Page layout parsing data:
============

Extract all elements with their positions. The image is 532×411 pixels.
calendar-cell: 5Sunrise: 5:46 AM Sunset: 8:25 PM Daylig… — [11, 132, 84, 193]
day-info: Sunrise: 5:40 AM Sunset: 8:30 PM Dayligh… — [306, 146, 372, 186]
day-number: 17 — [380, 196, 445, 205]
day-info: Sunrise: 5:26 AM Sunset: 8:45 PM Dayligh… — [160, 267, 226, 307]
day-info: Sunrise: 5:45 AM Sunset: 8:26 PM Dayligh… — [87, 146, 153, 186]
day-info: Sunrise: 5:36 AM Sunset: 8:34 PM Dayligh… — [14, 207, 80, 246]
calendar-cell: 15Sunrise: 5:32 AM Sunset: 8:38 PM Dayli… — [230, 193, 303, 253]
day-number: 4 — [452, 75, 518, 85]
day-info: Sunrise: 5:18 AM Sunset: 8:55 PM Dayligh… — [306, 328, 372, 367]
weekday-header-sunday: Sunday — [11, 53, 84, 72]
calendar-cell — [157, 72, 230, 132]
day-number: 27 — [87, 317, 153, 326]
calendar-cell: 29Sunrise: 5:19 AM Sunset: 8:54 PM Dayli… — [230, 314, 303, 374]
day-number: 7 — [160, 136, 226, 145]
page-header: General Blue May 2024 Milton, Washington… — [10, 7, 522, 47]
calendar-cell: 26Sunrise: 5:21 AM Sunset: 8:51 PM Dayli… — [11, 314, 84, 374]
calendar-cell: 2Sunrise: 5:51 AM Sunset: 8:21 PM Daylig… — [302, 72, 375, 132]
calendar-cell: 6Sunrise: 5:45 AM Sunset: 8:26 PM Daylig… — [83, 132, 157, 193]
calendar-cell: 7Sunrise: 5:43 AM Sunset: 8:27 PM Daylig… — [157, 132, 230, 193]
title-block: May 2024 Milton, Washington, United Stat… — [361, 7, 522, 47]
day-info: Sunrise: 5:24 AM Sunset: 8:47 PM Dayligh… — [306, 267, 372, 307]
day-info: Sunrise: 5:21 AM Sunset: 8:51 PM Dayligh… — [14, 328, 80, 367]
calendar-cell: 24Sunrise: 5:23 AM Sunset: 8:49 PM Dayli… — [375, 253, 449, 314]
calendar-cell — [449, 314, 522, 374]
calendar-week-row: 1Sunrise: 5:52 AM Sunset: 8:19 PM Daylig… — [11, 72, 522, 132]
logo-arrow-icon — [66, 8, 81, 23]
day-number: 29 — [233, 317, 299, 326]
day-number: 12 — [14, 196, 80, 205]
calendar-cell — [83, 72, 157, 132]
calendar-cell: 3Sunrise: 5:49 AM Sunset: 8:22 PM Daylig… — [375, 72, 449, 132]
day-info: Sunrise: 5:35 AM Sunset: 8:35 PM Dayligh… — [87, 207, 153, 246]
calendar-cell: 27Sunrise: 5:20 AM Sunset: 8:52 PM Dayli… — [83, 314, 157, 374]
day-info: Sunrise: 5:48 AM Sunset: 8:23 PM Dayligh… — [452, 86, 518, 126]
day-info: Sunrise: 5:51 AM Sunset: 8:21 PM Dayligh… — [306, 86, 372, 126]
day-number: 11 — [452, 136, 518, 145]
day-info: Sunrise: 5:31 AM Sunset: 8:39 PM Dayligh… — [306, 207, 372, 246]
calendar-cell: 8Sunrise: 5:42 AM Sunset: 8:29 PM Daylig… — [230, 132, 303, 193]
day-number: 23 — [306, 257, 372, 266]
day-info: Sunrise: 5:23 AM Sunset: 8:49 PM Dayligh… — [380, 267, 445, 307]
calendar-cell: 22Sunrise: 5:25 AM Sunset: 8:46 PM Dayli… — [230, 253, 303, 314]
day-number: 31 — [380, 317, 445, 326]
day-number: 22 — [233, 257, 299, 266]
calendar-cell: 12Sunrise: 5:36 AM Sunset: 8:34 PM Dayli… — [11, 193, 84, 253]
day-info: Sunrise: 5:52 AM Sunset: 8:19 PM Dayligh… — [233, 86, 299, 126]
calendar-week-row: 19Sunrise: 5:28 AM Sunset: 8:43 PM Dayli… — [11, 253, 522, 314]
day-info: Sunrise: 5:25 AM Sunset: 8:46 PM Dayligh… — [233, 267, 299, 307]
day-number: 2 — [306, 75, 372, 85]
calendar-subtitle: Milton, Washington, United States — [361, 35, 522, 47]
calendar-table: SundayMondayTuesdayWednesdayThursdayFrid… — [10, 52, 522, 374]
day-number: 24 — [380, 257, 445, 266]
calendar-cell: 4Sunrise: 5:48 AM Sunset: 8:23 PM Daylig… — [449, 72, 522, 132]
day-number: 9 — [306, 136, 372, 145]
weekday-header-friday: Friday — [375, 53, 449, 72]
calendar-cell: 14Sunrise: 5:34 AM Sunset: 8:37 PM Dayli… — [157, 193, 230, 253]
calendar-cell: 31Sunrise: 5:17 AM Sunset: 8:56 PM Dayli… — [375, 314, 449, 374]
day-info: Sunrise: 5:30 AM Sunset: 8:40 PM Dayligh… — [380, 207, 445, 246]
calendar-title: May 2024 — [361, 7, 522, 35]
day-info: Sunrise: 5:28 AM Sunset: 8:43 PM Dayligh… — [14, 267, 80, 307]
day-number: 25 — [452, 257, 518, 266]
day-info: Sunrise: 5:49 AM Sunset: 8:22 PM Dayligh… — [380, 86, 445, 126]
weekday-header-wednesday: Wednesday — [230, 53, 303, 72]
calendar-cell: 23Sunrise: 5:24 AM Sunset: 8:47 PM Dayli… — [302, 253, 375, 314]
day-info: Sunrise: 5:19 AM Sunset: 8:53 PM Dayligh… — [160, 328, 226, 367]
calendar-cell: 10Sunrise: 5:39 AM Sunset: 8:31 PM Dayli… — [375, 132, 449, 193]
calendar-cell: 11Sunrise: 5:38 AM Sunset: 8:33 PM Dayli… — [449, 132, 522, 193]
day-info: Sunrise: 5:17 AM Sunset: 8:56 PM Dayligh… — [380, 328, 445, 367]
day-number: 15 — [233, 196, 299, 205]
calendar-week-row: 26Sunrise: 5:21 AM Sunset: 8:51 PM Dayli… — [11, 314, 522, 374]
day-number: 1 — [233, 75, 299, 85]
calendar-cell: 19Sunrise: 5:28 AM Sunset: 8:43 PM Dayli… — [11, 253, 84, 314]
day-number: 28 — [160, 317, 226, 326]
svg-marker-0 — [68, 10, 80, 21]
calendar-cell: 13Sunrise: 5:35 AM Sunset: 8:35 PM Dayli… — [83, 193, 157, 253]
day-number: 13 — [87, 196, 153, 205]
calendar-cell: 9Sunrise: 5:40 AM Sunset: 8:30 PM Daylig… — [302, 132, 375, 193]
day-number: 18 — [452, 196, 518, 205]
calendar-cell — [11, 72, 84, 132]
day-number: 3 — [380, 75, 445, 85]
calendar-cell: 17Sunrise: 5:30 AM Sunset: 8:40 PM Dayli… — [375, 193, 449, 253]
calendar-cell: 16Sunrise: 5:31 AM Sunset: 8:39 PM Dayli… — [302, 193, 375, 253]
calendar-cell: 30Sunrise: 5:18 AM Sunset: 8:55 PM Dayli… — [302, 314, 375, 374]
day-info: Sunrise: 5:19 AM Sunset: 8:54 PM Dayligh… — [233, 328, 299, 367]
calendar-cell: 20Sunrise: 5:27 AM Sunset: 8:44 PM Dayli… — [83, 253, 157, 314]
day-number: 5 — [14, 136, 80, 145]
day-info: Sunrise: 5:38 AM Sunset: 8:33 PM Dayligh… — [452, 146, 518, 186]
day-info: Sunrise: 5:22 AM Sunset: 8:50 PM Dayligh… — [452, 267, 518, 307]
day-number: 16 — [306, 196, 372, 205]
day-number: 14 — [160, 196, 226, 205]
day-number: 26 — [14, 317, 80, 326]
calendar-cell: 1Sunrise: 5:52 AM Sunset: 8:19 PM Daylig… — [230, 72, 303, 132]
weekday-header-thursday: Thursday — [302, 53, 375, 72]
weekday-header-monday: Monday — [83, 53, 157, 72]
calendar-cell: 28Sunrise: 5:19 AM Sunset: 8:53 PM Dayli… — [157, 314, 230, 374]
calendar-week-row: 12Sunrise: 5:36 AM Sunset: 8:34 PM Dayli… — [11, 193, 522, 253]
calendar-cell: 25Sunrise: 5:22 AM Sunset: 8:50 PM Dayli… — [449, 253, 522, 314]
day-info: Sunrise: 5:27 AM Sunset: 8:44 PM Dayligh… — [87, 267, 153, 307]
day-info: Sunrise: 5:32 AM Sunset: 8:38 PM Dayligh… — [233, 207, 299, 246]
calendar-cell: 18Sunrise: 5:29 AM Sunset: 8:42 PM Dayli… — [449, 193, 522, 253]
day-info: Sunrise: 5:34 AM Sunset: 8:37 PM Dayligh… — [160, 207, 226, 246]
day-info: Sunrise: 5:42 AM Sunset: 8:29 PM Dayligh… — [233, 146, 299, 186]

============

● **PROBLEM STATEMENT**
Your answer should be every line above that contains the word "United".

● **EXERCISE SOLUTION**
title-block: May 2024 Milton, Washington, United Stat… — [361, 7, 522, 47]
calendar-subtitle: Milton, Washington, United States — [361, 35, 522, 47]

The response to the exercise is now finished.